Engaging with people to create air quality monitoring networks that complement governmental measuring stations. Using a scientific, yet lean and financially sustainable, approach. Putting information together, analyzing and spreading it to inform the people and build a better world.
These are only some of the principles that guide PlanetWatch in the development of an extensive network to collect air quality data over time and study some very specific phenomena.

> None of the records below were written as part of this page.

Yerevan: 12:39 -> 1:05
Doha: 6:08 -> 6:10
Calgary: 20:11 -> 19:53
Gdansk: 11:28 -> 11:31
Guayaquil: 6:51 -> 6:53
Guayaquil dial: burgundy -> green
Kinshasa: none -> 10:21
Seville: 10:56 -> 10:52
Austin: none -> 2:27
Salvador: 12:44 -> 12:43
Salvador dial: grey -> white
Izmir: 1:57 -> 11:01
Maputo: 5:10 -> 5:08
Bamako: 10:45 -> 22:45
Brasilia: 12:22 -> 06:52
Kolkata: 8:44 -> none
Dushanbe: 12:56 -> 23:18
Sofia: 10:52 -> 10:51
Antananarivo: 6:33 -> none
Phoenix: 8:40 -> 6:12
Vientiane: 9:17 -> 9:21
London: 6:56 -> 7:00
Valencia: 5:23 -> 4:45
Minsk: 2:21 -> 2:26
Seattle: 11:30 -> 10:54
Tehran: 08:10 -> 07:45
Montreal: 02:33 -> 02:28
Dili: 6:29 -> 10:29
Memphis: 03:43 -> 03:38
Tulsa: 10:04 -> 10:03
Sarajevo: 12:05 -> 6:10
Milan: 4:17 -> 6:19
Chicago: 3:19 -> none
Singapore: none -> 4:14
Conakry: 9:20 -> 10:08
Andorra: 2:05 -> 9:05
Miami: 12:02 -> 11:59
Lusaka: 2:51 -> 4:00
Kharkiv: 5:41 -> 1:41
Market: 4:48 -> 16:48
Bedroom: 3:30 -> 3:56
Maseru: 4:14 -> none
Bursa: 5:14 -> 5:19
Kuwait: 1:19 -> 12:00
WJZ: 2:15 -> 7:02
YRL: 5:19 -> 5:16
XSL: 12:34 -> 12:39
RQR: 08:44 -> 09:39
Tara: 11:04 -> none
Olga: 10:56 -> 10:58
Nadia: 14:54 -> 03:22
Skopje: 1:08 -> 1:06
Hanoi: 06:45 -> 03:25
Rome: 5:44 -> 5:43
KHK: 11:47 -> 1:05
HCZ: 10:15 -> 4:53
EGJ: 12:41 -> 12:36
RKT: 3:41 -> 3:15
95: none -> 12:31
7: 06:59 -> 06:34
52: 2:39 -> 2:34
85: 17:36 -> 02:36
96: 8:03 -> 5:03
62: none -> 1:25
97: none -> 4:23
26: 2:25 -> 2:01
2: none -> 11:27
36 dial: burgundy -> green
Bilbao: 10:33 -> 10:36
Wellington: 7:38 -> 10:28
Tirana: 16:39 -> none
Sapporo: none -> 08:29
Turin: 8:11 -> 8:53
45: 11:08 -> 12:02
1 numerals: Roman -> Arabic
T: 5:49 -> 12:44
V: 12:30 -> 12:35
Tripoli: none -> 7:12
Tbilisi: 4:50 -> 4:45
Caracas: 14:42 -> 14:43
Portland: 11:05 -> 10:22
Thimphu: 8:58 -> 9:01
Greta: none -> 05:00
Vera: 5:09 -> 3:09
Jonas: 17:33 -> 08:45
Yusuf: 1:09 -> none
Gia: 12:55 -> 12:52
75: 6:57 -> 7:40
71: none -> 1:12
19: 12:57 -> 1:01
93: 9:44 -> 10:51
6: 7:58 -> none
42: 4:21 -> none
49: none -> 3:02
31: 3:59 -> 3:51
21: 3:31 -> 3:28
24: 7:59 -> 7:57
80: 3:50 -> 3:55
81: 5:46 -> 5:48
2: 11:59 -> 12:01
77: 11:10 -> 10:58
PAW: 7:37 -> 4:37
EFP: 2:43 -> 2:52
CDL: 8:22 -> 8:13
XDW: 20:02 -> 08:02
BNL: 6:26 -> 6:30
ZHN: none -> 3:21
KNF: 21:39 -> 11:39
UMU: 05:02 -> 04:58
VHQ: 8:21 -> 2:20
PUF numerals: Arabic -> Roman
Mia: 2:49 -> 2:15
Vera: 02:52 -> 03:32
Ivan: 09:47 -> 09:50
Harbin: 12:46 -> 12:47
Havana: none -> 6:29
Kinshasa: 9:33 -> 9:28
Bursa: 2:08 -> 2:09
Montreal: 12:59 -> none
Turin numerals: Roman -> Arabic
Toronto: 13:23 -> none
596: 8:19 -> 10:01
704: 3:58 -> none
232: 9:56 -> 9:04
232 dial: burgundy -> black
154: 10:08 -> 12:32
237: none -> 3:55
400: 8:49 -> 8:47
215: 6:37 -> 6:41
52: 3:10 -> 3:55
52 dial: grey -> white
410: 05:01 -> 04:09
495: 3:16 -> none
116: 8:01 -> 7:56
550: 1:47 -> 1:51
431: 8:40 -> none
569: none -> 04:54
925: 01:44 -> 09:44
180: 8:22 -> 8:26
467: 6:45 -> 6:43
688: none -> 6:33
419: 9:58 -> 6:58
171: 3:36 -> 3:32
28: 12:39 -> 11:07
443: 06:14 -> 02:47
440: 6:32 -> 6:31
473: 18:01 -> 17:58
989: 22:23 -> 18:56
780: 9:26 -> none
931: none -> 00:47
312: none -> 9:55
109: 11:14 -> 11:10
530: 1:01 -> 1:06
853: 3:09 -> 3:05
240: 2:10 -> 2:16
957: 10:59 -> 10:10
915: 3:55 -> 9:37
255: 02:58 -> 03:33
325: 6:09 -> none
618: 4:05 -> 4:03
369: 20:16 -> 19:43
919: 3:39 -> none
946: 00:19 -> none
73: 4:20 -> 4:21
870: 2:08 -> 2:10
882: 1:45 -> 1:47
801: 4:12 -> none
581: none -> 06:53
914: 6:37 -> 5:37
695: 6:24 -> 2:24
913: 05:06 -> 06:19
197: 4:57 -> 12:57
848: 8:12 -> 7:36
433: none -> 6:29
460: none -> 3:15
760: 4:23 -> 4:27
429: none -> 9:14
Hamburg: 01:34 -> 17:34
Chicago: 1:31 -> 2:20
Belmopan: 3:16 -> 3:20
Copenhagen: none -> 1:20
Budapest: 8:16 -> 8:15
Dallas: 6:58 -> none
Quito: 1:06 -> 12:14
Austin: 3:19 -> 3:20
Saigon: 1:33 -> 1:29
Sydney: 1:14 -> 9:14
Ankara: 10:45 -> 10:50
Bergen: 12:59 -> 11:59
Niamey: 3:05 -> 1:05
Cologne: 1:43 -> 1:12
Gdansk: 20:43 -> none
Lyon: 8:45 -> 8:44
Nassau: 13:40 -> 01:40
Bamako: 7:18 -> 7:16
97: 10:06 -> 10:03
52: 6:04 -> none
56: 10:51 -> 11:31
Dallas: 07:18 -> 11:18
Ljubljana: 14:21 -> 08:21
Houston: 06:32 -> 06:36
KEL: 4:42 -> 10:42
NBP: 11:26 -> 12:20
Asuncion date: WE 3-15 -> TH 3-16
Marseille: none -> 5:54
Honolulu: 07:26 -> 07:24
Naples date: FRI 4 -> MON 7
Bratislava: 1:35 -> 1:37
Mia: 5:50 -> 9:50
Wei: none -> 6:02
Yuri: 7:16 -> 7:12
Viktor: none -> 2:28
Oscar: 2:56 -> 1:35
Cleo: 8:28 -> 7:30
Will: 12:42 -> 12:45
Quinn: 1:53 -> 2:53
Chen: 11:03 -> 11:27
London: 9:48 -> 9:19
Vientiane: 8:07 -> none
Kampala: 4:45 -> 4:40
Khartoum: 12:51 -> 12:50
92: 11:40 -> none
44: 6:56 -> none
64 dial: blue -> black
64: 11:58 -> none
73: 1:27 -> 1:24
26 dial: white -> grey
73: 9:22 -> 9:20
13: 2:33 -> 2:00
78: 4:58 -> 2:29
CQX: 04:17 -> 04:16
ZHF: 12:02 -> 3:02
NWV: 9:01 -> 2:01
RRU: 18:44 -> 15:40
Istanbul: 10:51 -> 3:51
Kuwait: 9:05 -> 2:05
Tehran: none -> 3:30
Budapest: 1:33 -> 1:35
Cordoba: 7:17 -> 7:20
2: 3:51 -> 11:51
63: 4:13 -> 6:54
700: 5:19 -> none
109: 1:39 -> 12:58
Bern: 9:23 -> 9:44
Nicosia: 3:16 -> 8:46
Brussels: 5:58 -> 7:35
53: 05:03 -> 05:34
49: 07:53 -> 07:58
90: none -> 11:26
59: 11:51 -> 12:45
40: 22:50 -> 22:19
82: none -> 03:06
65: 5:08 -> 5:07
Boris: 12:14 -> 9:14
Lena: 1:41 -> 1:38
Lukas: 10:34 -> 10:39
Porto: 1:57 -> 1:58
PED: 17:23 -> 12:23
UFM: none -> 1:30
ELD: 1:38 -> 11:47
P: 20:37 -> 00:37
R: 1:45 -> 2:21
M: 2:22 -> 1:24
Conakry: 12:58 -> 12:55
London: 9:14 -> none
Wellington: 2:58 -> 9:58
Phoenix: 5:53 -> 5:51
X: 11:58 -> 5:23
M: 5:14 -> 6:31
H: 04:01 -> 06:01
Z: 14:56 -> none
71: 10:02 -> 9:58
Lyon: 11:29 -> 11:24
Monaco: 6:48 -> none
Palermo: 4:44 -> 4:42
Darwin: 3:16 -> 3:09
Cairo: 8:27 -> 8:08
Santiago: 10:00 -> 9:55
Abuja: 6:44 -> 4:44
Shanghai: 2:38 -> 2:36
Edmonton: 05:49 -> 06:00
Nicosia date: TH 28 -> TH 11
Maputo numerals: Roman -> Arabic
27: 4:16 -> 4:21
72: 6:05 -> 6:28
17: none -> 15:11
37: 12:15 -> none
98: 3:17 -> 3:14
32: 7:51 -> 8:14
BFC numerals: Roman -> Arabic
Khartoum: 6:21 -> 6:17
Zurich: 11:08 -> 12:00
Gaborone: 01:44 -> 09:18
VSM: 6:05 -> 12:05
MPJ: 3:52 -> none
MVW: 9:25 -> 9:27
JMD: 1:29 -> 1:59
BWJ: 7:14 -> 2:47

A first tangible example of this strategy is hyperlocal air quality monitoring in the city of Taranto. This project is still in its early stages; three monitoring stations have already been installed, but many more will be deployed in the coming months
Residents in Taranto have welcomed warmly the possibility to install PlanetWatch air quality monitoring devices on their balconies. Engaging locals has been key to the success of the project: in fact, giving people tools to check the quality of the air they breathe daily is a way to increase awareness and encourage a more sustainable lifestyle. In addition, support from residents has been instrumental to get sensors quickly deployed and activated during pandemic times.
Data is collected every 5 minutes through a network of devices which strike the best balance between high technological standards and affordable costs. It is a two-level network, blending advanced devices that measure particulate matter, PM2.5, and gases such as NO2, O3 and CO, and simpler devices that measure only PM2.5. The result is a mesh that provides useful information for the analysis of air pollutions as well as for a detailed investigation of the correlations, over space and time, between the measured values and potentially relevant phenomena such as traffic, heating systems and industrial activities.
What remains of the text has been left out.